Temper your enjoyments with prudence, lest there be written on your heart that fearful word "satiety."
Francis Quarles
Prudent, cautious self-control, is wisdom's root.
Robert Burns
Rashness belongs to youth; prudence to old age.
Marcus Tullius Cicero
Prudence is a rich, ugly, old maid courted by incapacity.
William Blake
There is nothing more imprudent than excessive prudence.
Charles Caleb Colton
Who makes quick use of the moment is a genius of prudence.
Johann Kaspar Lavater
I consider it a mark of great prudence in a man to abstain from threats or any contemptuous expressions, for neither of these weaken the enemy, but threats make him more cautious, and the other excites his hatred, and a desire to revenge himself.
Niccolo Machiavelli
Men nearly always follow the tracks made by others and proceed in their affairs by imitation, even though they cannot entirely keep to the tracks of others or emulate the prowess of their models. So a prudent man should always follow in the footsteps of great men and imitate those who have been outstanding.
Niccolo Machiavelli
If a wise man behaves prudently, how can he be overcome by his enemies? Even a single man, by right action, can overcome a host of foes.
Saskya Pandita
Education must have two foundations --morality as a support for virtue, prudence as a defense for self against the vices of others.

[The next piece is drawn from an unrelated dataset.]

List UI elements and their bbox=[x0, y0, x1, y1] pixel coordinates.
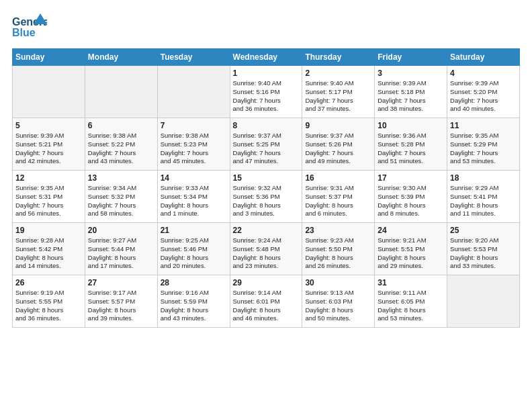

By letting the balance incline to the side of morality, you only make dupes or martyrs; by letting it incline to the other, you make calculating egoists.
Sébastien-Roch Nicolas De Chamfort
Economy, prudence, and a simple life are the sure masters of need, and will often accomplish that which, their opposites, with a fortune at hand, will fail to do.
Clara Barton
Prudence operates on life in the same manner as rule of composition; it produces vigilance rather than elevation; rather prevents loss than procures advantage; and often miscarriages, but seldom reaches either power or honor.
Samuel Johnson
Do not trust all men, but trust men of worth; the former course is silly, the latter a mark of prudence.
Democritus
Prudence is the knowledge of things to be sought, and those to be shunned.